Skill: ALW (Assumptions, Limitations, Weaknesses)
Purpose
Surface and formalize the assumptions embedded in the model, the limitations of its design and scope, and the weaknesses that could lead to model failure or misuse.
This skill makes implicit risk explicit.
Inputs
Required IR fields:
- •methodology outputs
- •code evidence snippets
- •commentary_md
Skill data inputs:
- •alw_taxonomy.yaml (common assumption/limitation categories)
Outputs
Structured lists of:
- •Assumptions (model, data, market, numerical)
- •Limitations (scope, coverage, realism)
- •Weaknesses (failure modes, sensitivities, brittleness)

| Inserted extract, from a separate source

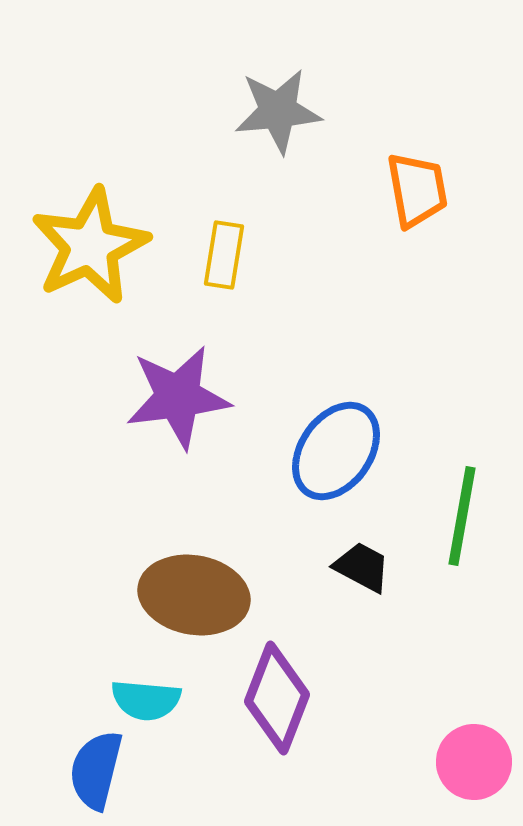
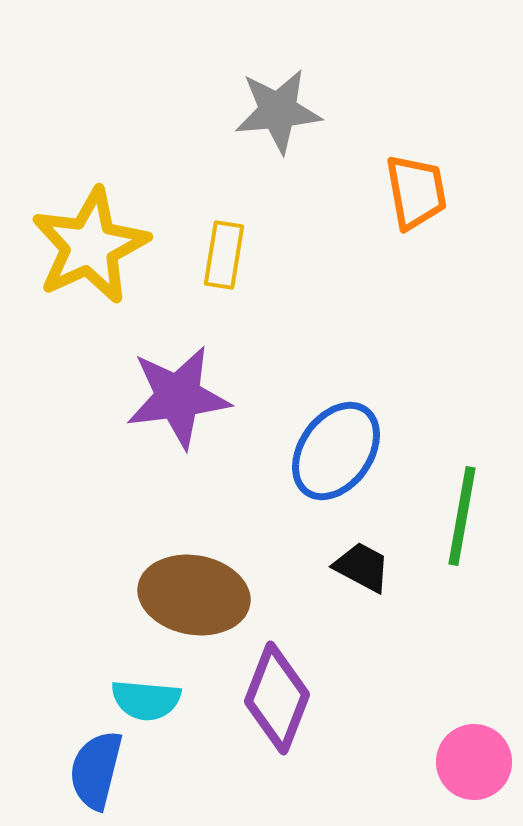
orange trapezoid: moved 1 px left, 2 px down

- •Ranked failure modes with brief impact descriptions
Rules
- •Distinguish assumptions from limitations (they are not the same).
- •Weaknesses must be actionable (what breaks, how, and why).

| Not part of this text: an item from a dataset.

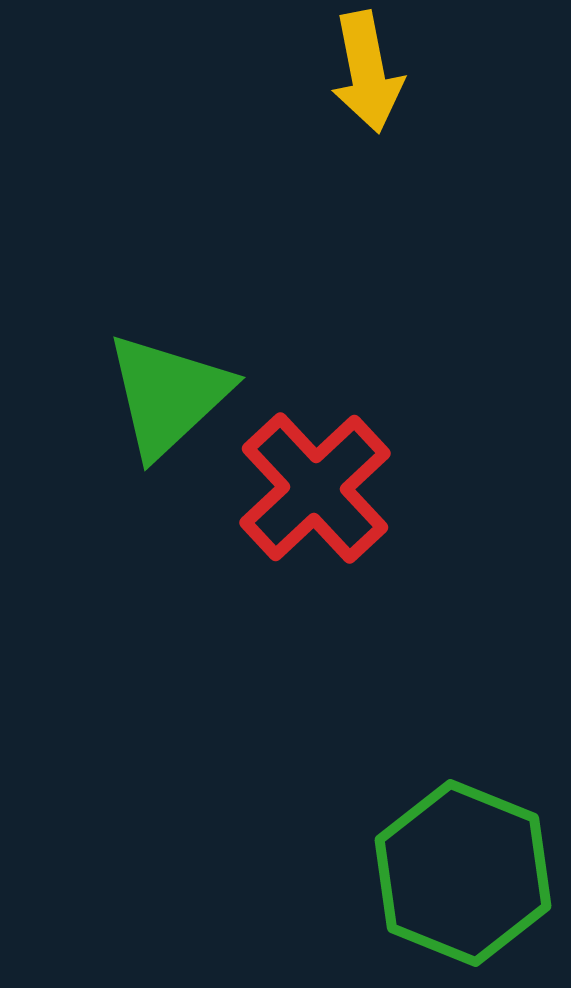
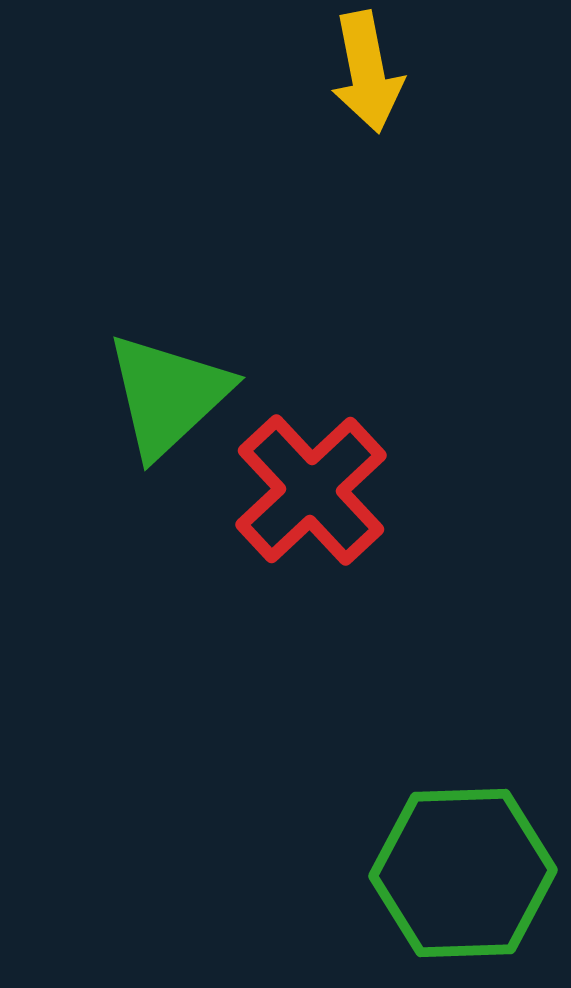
red cross: moved 4 px left, 2 px down
green hexagon: rotated 24 degrees counterclockwise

- •Absence of evidence is itself a weakness.
- •Avoid generic boilerplate; tailor to this model.
- •Cite evidence for each ALW item where possible.

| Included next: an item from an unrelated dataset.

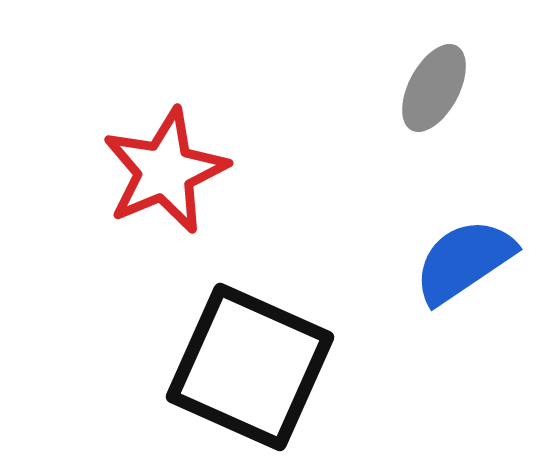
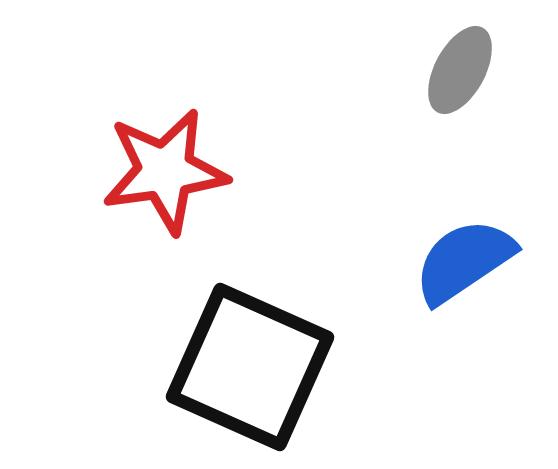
gray ellipse: moved 26 px right, 18 px up
red star: rotated 15 degrees clockwise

- •Unknown assumptions must be explicitly stated.
System Prompt
You are performing a model risk analysis to identify assumptions, limitations, and weaknesses. Your goal is to reduce surprise and support safe use of the model.
User Prompt Template
From the IR and methodology:
- •Identify explicit and implicit assumptions.
- •Identify structural and practical limitations.
- •Identify weaknesses and plausible failure modes.
- •Rank the most material weaknesses by potential impact.
Return JSON matching the schema exactly.
Post-run Checks
- •Each category (A/L/W) is populated or justified as empty.
- •Failure modes are specific, not generic.